Selective Laser Sintering uses high-powered lasers to sinter powdered material, binding it together to create a solid structure. This printing process is considered to be a support free process. The parts are supported by unsintered powder that is left over after that layer has been sintered. Once the printing of that build is complete, the part(s) are removed from the block of loose unsintered powder they are trapped inside of and cleaned by hand and using air jets and a bead blaster to remove all the excess powder that is still clinging to the surface of the part.

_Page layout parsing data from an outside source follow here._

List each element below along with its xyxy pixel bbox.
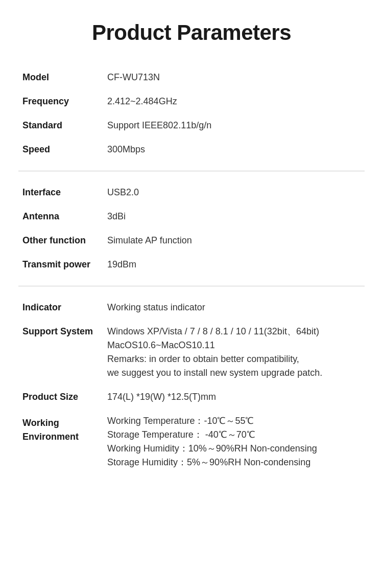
params-table: Model CF-WU713N Frequency 2.412~2.484GHz… [18,65,365,474]
table-row-working-environment: Working Environment Working Temperature：… [18,409,365,474]
support-line4: we suggest you to install new system upg… [107,368,322,378]
table-row: Antenna 3dBi [18,205,365,229]
working-env-line4: Storage Humidity：5%～90%RH Non-condensing [107,457,310,467]
table-row: Transmit power 19dBm [18,253,365,277]
label-transmit-power: Transmit power [18,253,103,277]
value-model: CF-WU713N [103,65,365,89]
value-antenna: 3dBi [103,205,365,229]
value-support-system: Windows XP/Vista / 7 / 8 / 8.1 / 10 / 11… [103,320,365,385]
label-standard: Standard [18,114,103,138]
table-row: Other function Simulate AP function [18,229,365,253]
label-other-function: Other function [18,229,103,253]
divider-line-2 [18,286,365,286]
table-row: Interface USB2.0 [18,180,365,205]
table-row: Speed 300Mbps [18,138,365,162]
table-row: Frequency 2.412~2.484GHz [18,89,365,114]
page-title: Product Parameters [18,20,365,45]
support-line2: MacOS10.6~MacOS10.11 [107,340,215,350]
table-row: Standard Support IEEE802.11b/g/n [18,114,365,138]
label-product-size: Product Size [18,385,103,409]
label-support-system: Support System [18,320,103,385]
support-line1: Windows XP/Vista / 7 / 8 / 8.1 / 10 / 11… [107,326,319,336]
table-row-support-system: Support System Windows XP/Vista / 7 / 8 … [18,320,365,385]
label-interface: Interface [18,180,103,205]
table-row: Model CF-WU713N [18,65,365,89]
label-indicator: Indicator [18,296,103,320]
value-working-environment: Working Temperature：-10℃～55℃ Storage Tem… [103,409,365,474]
working-env-label-line1: Working [22,418,59,428]
label-model: Model [18,65,103,89]
working-env-line3: Working Humidity：10%～90%RH Non-condensin… [107,443,317,454]
divider-row-2 [18,277,365,296]
value-product-size: 174(L) *19(W) *12.5(T)mm [103,385,365,409]
value-interface: USB2.0 [103,180,365,205]
working-env-line2: Storage Temperature： -40℃～70℃ [107,429,255,440]
label-speed: Speed [18,138,103,162]
value-other-function: Simulate AP function [103,229,365,253]
value-frequency: 2.412~2.484GHz [103,89,365,114]
working-env-line1: Working Temperature：-10℃～55℃ [107,416,254,426]
table-row-indicator: Indicator Working status indicator [18,296,365,320]
support-line3: Remarks: in order to obtain better compa… [107,354,299,364]
value-standard: Support IEEE802.11b/g/n [103,114,365,138]
value-transmit-power: 19dBm [103,253,365,277]
label-antenna: Antenna [18,205,103,229]
label-frequency: Frequency [18,89,103,114]
divider-line-1 [18,171,365,171]
working-env-label-line2: Environment [22,432,79,442]
label-working-environment: Working Environment [18,409,103,474]
table-row-product-size: Product Size 174(L) *19(W) *12.5(T)mm [18,385,365,409]
value-speed: 300Mbps [103,138,365,162]
value-indicator: Working status indicator [103,296,365,320]
divider-row-1 [18,162,365,180]
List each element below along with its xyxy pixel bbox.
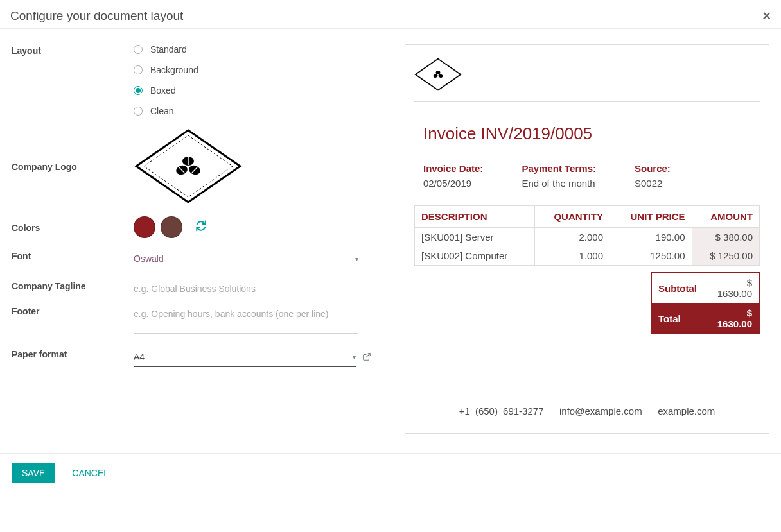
layout-option-label: Background xyxy=(150,65,198,75)
tagline-field xyxy=(134,280,371,298)
colors-field xyxy=(134,216,371,238)
chevron-down-icon: ▾ xyxy=(355,255,358,262)
meta-date-value: 02/05/2019 xyxy=(423,178,483,189)
layout-option-label: Standard xyxy=(150,44,187,55)
invoice-title: Invoice INV/2019/0005 xyxy=(423,124,760,144)
footer-site: example.com xyxy=(658,406,715,416)
invoice-table: DESCRIPTION QUANTITY UNIT PRICE AMOUNT [… xyxy=(414,205,760,266)
paper-label: Paper format xyxy=(12,348,134,359)
radio-icon xyxy=(134,65,143,74)
font-label: Font xyxy=(12,250,134,261)
layout-options: Standard Background Boxed Clean xyxy=(134,44,371,116)
cancel-button[interactable]: CANCEL xyxy=(68,467,112,479)
paper-value: A4 xyxy=(134,352,145,362)
svg-marker-9 xyxy=(416,59,461,90)
svg-point-10 xyxy=(433,74,438,78)
col-unit-price: UNIT PRICE xyxy=(610,206,692,228)
external-link-icon[interactable] xyxy=(362,352,371,363)
tagline-row: Company Tagline xyxy=(12,280,371,298)
subtotal-value: $ 1630.00 xyxy=(703,273,759,304)
footer-email: info@example.com xyxy=(559,406,642,416)
radio-icon xyxy=(134,86,143,95)
cell-desc: [SKU002] Computer xyxy=(415,246,535,266)
cell-amount: $ 1250.00 xyxy=(692,246,760,266)
modal-header: Configure your document layout × xyxy=(0,0,781,29)
layout-option-standard[interactable]: Standard xyxy=(134,44,371,55)
logo-diamond-icon xyxy=(134,128,243,205)
footer-input[interactable] xyxy=(134,305,358,334)
font-select[interactable]: Oswald ▾ xyxy=(134,250,358,268)
svg-point-12 xyxy=(436,71,441,74)
modal-footer: SAVE CANCEL xyxy=(0,453,781,492)
footer-field xyxy=(134,305,371,336)
radio-icon xyxy=(134,45,143,54)
footer-phone: +1 (650) 691-3277 xyxy=(459,406,544,416)
layout-option-label: Clean xyxy=(150,106,174,116)
cell-amount: $ 380.00 xyxy=(692,228,760,247)
font-value: Oswald xyxy=(134,253,164,264)
chevron-down-icon: ▾ xyxy=(353,354,356,361)
font-field: Oswald ▾ xyxy=(134,250,371,268)
svg-line-8 xyxy=(366,353,370,357)
paper-select[interactable]: A4 ▾ xyxy=(134,348,356,367)
modal-title: Configure your document layout xyxy=(10,9,183,23)
form-column: Layout Standard Background Boxed xyxy=(12,44,371,434)
font-row: Font Oswald ▾ xyxy=(12,250,371,268)
svg-marker-1 xyxy=(144,135,233,197)
save-button[interactable]: SAVE xyxy=(12,463,55,483)
paper-row: Paper format A4 ▾ xyxy=(12,348,371,367)
table-row: [SKU002] Computer 1.000 1250.00 $ 1250.0… xyxy=(415,246,760,266)
meta-date: Invoice Date: 02/05/2019 xyxy=(423,163,483,189)
meta-source-value: S0022 xyxy=(635,178,671,189)
logo-label: Company Logo xyxy=(12,160,134,172)
radio-icon xyxy=(134,107,143,116)
meta-date-label: Invoice Date: xyxy=(423,163,483,174)
col-amount: AMOUNT xyxy=(692,206,760,228)
layout-option-label: Boxed xyxy=(150,85,176,96)
tagline-label: Company Tagline xyxy=(12,280,134,291)
footer-row: Footer xyxy=(12,305,371,336)
total-value: $ 1630.00 xyxy=(703,304,759,334)
meta-terms: Payment Terms: End of the month xyxy=(522,163,596,189)
layout-option-clean[interactable]: Clean xyxy=(134,106,371,116)
preview-footer: +1 (650) 691-3277 info@example.com examp… xyxy=(414,399,760,416)
cell-price: 1250.00 xyxy=(610,246,692,266)
svg-point-11 xyxy=(438,74,443,78)
totals-table: Subtotal $ 1630.00 Total $ 1630.00 xyxy=(651,272,760,334)
tagline-input[interactable] xyxy=(134,280,358,298)
meta-terms-label: Payment Terms: xyxy=(522,163,596,174)
total-label: Total xyxy=(651,304,703,334)
paper-field: A4 ▾ xyxy=(134,348,371,367)
svg-marker-0 xyxy=(136,130,240,202)
refresh-icon[interactable] xyxy=(195,220,207,234)
logo-row: Company Logo xyxy=(12,128,371,205)
layout-row: Layout Standard Background Boxed xyxy=(12,44,371,116)
col-description: DESCRIPTION xyxy=(415,206,535,228)
meta-source: Source: S0022 xyxy=(635,163,671,189)
preview-logo xyxy=(414,56,760,102)
color-secondary[interactable] xyxy=(161,216,182,238)
preview-panel: Invoice INV/2019/0005 Invoice Date: 02/0… xyxy=(405,44,769,434)
colors-row: Colors xyxy=(12,216,371,238)
footer-label: Footer xyxy=(12,305,134,316)
layout-option-background[interactable]: Background xyxy=(134,65,371,75)
modal-body: Layout Standard Background Boxed xyxy=(0,29,781,453)
meta-source-label: Source: xyxy=(635,163,671,174)
meta-terms-value: End of the month xyxy=(522,178,596,189)
cell-qty: 2.000 xyxy=(534,228,610,247)
cell-desc: [SKU001] Server xyxy=(415,228,535,247)
col-quantity: QUANTITY xyxy=(534,206,610,228)
cell-price: 190.00 xyxy=(610,228,692,247)
close-icon[interactable]: × xyxy=(762,9,771,23)
modal: Configure your document layout × Layout … xyxy=(0,0,781,492)
colors-label: Colors xyxy=(12,221,134,233)
layout-option-boxed[interactable]: Boxed xyxy=(134,85,371,96)
cell-qty: 1.000 xyxy=(534,246,610,266)
invoice-meta: Invoice Date: 02/05/2019 Payment Terms: … xyxy=(423,163,760,189)
subtotal-label: Subtotal xyxy=(651,273,703,304)
color-primary[interactable] xyxy=(134,216,155,238)
table-row: [SKU001] Server 2.000 190.00 $ 380.00 xyxy=(415,228,760,247)
logo-field[interactable] xyxy=(134,128,371,205)
layout-label: Layout xyxy=(12,44,134,56)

SLS is known for having a relatively good level of accuracy, cheap raw material costs, the ability to easily make complex geometries without supports, parts that are very strong, and producing parts that can handle high temperatures (300F+). This makes it an incredibly useful technology for a broad range of applications in things like prototype parts, investment casting patterns, automotive parts, and wind tunnel models. It is also commonly used for low volume manufacturing of end use parts for aerospace, military, medical, pharmaceutical, and electronics hardware. On a shop floor, SLS can be used for rapid manufacturing of tooling, nesting, and fixtures.
Common applications for SLS parts:
Laser-sintered parts made from PA 2200 possess excellent material properties:
Typical applications of this material are things like high quality fully functional plastic parts. Due to the excellent mechanical properties of this material it is often used as a substitute for Nylon injection moulding plastics. The biocompatibility of this material allows for its use on prostheses and the high abrasion resistance it possesses allows for part with movable connections.
Mechanical properties | Value / Unit | Test Standard |
Flexural Modulus, 23°C | 1500 MPa | ISO 178 |
Flexural Strength | 58 MPa | ISO 178 |
Izod Impact notched, 23°C | 4.4 kJ/m² | ISO 180/1A |
Izod Impact unnotched, 23°C | 32.8 kJ/m² | ISO 180/1U |
Shore D hardness (15s) | 75 | ISO 868 |
Ball indentation hardness | 78 MPa | ISO 2039-1 |
3D Data | Value / Unit | Test Standard |
Tensile Modulus (X Direction) | 1700 MPa | ISO 527-1/-2 |
Tensile Modulus (Y Direction) | 1700 MPa | ISO 527-1/-2 |
Tensile Modulus (Z Direction) | 1650 MPa | ISO 527-1/-2 |
Tensile Strength (X Direction) | 48 MPa | ISO 527-1/-2 |
Tensile Strength (Y Direction) | 48 MPa | ISO 527-1/-2 |
Tensile Strength (Z Direction) | 47 MPa | ISO 527-1/-2 |
Strain at Break (X Direction) | 24 % | ISO 527-1/-2 |
Charpy impact strength (+23°C, X Direction) | 53 kJ/m² | ISO 179/1eU |
Charpy notched impact strength (+23°C, X Direction) | 4.8 kJ/m² | ISO 179/1eU |
Thermal Conductivity (X Direction) | 0.144 W/(m K) | DIN 52616 |
Thermal Conductivity (Y Direction) | 0.144 W/(m K) | DIN 52616 |
Thermal Conductivity (Z Direction) | 0.127 W/(m K) | DIN 52616 |
Thermal properties | Value / Unit | Test Standard |
Melting temperature (10°C/min) | 176 °C | ISO 11357-1/-3 |
Vicat softening temperature A | 181 °C | ISO 306 |
Vicat softening temperature (50°C/h 50N) | 163 °C | ISO 306 |
More info on this material / full material spec sheet
PA 3200 GF is a whitish, glass-filled polyamide 12 powder, which is characterised by an excellent stiffness in combination with good elongation at break. Laser-sintered parts made from PA 3200 GF possess excellent material properties:
A typical application for PA 3200 GF is for end use parts within the engine bay of cars, for deep-drawing dies or any other application which requires particular stiffness, high heat distortion temperature and low abrasive wear.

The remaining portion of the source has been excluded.